[W]e demand that sex speak the truth … and we demand that it tell us our truth, or rather, the deeply buried truth of that truth about ourselves which we think we possess in our immediate consciousness.
Michel Foucault, The History of Sexuality, Volume IIn The History of Sexuality, Volume I, Foucault suggests that the acquisition of sexual identity is closely bound up with the acquisition of selfhood. In the modern era, sexuality is perceived to lie at the heart of the self, such that to ‘come to terms’ with the truth of sexuality is to come to terms with the truth of the self. In this respect, identity and selfhood are conjoined.

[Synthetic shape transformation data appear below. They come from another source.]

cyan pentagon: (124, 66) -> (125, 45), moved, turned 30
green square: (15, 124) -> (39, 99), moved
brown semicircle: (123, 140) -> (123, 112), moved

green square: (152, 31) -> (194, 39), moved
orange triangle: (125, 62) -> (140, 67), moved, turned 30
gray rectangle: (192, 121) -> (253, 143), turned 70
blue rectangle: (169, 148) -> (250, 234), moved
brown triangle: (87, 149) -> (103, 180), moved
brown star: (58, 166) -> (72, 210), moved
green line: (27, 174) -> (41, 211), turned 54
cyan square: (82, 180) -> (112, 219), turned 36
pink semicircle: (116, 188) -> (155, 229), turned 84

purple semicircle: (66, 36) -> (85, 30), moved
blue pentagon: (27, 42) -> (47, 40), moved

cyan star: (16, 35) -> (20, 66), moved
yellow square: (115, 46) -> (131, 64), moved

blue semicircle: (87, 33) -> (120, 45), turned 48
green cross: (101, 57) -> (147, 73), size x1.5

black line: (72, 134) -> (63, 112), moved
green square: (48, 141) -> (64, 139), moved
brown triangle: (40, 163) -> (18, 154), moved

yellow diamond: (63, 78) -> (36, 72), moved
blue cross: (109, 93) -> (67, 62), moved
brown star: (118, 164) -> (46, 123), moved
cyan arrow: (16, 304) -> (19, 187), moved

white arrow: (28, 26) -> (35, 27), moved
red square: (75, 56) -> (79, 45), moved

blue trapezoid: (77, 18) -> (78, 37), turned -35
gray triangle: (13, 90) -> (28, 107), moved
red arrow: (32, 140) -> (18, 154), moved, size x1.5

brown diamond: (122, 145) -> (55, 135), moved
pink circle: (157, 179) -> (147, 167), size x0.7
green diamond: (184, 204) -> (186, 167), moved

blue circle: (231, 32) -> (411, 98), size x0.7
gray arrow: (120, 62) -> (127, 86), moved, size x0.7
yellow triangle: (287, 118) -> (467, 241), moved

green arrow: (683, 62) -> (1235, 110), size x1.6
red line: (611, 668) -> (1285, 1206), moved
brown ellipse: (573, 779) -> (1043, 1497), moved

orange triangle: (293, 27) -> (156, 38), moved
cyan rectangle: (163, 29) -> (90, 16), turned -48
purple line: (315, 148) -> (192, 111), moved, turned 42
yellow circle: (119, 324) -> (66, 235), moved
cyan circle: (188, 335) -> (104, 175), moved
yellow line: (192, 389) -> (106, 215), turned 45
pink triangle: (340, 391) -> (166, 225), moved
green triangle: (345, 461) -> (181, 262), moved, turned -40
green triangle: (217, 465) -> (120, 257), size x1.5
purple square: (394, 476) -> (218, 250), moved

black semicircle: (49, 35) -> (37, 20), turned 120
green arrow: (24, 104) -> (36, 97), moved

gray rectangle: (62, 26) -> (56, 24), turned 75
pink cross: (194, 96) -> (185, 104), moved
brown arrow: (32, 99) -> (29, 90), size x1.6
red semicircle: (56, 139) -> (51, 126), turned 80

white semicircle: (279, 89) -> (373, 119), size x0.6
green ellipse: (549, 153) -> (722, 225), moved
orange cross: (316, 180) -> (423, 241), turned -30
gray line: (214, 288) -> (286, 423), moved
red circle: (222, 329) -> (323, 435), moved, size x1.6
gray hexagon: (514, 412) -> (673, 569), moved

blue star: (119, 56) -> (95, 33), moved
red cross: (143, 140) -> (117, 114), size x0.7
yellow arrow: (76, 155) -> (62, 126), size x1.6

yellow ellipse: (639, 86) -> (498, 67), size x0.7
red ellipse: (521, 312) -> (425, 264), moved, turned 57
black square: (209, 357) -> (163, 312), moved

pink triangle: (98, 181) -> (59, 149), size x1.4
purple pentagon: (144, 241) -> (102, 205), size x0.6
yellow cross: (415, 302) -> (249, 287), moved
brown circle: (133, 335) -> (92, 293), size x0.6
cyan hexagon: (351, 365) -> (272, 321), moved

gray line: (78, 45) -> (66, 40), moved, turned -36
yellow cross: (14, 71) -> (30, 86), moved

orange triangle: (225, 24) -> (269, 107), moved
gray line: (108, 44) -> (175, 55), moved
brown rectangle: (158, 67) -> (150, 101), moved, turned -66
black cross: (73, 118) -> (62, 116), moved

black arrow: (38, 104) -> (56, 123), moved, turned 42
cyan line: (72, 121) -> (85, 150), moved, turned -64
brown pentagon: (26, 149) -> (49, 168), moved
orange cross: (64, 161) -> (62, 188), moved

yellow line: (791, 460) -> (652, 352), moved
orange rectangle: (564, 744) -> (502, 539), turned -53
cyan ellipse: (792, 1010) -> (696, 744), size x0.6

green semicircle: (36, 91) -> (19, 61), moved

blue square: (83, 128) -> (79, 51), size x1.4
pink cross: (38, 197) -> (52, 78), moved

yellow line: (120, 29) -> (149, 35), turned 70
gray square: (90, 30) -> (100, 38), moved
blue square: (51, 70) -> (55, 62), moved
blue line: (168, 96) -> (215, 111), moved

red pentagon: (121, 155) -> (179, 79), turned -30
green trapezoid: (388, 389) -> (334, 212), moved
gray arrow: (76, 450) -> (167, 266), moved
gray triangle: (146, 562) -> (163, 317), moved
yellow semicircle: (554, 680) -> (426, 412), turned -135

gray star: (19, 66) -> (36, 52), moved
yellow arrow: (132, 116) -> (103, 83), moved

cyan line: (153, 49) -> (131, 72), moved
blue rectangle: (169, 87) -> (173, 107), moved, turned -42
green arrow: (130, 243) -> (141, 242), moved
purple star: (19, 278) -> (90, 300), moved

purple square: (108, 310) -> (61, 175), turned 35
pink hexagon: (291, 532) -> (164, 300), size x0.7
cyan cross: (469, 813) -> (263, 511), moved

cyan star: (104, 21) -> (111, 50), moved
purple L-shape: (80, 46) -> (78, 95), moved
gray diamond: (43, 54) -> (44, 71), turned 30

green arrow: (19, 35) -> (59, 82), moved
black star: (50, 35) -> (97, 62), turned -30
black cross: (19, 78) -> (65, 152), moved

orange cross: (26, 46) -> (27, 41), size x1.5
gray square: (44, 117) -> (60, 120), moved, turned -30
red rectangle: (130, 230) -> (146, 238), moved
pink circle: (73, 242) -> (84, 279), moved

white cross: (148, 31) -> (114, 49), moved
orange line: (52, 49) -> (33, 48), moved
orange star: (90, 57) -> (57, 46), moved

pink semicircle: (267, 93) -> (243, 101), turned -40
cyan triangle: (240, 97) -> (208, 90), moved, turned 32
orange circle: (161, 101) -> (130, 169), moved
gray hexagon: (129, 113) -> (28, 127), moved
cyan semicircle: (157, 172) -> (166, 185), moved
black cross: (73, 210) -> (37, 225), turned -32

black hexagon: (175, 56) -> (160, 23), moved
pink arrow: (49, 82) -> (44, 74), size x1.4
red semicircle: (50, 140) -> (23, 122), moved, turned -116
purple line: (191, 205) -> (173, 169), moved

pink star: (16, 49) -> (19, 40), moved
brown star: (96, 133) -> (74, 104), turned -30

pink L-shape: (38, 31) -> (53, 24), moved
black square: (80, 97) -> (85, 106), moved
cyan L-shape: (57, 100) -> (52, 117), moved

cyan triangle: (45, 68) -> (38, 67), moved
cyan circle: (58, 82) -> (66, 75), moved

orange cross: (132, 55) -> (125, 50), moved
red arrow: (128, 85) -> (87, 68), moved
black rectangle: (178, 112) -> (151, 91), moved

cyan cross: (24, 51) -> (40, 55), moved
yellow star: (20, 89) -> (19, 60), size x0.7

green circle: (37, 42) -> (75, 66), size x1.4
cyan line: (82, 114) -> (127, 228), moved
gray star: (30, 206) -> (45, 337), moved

It is with the almost inextricable relation between identity and selfhood that this book is concerned. The sexual identity in question here is bisexuality, the self that of Simone de Beauvoir. A proliferation of newspaper, academic and biographical representations all comment on, and in that commentary are constitutive of, a self which is attributed to de Beauvoir, such that it is perceived to be her property and her responsibility. Significantly however, while de Beauvoir, as I will show, is differently constituted in each of the three fields of cultural production, the representation of bisexuality remains, for the most part, consistent: it is inchoately produced across all three ‘genres’. This suggests that the discursive possibilities of bisexuality are either limited or enabled by the very same techniques and practices which produce de Beauvoir as an intelligible and coherent self. I will argue that it is the multitude of techniques by which de Beauvoir is produced as an individual that simultaneously serve to erase bisexuality, again and again, as an identity which pertains to the self.